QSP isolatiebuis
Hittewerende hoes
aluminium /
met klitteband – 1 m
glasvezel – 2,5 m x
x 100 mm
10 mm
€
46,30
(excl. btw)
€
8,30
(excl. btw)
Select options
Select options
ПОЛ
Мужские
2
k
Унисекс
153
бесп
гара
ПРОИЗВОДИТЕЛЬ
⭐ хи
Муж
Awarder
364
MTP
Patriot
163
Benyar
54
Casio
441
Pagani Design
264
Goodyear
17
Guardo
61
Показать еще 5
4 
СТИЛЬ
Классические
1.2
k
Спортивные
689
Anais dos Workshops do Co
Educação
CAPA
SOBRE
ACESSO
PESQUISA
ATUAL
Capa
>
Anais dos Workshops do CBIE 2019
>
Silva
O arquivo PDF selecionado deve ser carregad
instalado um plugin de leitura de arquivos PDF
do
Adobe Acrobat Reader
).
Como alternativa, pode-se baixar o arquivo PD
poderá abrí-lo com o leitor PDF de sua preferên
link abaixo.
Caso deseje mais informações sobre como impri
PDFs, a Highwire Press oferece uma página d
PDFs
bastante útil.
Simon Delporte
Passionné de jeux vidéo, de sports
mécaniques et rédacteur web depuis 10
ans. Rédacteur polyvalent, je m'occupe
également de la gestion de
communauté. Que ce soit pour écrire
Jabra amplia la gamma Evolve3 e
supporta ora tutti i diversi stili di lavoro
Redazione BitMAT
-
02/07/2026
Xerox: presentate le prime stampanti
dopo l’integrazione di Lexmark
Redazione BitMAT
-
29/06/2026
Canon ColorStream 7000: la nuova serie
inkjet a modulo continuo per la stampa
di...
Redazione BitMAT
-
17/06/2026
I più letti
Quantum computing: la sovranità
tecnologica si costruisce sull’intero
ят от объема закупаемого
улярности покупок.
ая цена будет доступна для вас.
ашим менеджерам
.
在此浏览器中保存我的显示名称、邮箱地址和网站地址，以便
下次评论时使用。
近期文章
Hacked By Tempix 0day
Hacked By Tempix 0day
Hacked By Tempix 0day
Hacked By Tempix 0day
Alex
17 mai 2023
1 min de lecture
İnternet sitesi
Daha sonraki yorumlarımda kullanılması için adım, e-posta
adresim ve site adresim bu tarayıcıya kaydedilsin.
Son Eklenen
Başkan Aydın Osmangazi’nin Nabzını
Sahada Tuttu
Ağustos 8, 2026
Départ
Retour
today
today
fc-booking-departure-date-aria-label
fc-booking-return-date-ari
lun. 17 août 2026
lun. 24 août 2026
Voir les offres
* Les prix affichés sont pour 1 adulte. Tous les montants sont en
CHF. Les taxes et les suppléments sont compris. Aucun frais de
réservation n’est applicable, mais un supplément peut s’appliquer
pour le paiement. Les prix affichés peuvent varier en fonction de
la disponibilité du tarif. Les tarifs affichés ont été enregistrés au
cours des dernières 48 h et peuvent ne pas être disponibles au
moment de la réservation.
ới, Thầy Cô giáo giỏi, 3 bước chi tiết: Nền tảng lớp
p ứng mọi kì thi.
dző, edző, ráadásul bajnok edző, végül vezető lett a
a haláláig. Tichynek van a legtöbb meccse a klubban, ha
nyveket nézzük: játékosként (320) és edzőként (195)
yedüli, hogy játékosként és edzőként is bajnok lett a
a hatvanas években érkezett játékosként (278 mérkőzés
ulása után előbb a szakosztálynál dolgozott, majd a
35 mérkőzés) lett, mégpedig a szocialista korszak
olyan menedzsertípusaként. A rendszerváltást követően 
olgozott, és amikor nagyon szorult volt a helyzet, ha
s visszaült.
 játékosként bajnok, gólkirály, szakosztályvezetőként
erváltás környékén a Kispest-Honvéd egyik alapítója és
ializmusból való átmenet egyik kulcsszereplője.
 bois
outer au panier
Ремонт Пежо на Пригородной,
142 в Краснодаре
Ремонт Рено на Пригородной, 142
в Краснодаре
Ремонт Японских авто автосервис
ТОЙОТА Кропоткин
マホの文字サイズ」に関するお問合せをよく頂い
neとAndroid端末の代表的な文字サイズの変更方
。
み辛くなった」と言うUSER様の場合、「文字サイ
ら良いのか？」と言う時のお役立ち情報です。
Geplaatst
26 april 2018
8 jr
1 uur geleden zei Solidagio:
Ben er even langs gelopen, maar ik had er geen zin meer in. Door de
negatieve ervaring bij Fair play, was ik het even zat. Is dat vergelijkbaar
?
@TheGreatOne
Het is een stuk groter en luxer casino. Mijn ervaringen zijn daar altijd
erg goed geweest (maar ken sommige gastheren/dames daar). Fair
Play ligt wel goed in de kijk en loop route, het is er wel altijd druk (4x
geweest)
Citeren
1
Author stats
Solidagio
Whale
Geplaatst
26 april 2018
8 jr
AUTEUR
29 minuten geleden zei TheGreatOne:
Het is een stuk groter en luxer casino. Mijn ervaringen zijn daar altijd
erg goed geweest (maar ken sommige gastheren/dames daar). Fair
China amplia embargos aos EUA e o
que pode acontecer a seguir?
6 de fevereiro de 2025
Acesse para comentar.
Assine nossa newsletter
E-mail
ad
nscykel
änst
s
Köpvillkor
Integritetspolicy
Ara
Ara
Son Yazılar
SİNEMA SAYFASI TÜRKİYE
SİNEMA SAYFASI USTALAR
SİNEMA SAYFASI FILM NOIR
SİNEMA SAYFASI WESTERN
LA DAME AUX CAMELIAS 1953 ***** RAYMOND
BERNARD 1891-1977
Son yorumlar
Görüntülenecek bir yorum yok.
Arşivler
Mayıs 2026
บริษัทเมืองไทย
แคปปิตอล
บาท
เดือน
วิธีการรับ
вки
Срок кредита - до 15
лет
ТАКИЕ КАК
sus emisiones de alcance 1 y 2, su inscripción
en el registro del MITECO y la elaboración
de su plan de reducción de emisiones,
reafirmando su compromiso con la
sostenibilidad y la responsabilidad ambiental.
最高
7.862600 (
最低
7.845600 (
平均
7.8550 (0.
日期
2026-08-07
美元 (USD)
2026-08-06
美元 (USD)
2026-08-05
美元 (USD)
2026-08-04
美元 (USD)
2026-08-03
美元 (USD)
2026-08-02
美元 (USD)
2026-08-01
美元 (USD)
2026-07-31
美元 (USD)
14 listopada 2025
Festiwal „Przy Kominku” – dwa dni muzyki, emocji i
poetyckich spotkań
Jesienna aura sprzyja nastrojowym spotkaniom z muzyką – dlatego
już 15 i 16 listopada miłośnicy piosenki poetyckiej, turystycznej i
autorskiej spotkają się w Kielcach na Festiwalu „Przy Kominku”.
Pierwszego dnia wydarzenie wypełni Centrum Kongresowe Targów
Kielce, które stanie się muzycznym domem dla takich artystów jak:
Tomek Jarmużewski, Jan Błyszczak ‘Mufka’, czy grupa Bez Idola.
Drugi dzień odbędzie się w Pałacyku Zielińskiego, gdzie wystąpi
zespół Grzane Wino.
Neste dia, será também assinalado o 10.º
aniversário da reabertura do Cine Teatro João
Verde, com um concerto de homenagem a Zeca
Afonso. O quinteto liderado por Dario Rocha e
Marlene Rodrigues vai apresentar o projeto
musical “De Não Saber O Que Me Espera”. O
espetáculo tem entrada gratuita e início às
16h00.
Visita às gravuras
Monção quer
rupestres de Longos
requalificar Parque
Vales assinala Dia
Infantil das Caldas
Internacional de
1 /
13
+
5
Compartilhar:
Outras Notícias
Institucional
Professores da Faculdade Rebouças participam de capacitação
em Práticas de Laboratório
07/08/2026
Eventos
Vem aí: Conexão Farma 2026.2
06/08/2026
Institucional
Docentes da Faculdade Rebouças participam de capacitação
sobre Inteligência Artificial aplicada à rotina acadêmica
━━━━
Exercise aim:
Across the records above, how many lines hold the string "geleden"? The number alone will do.

Written reply:
2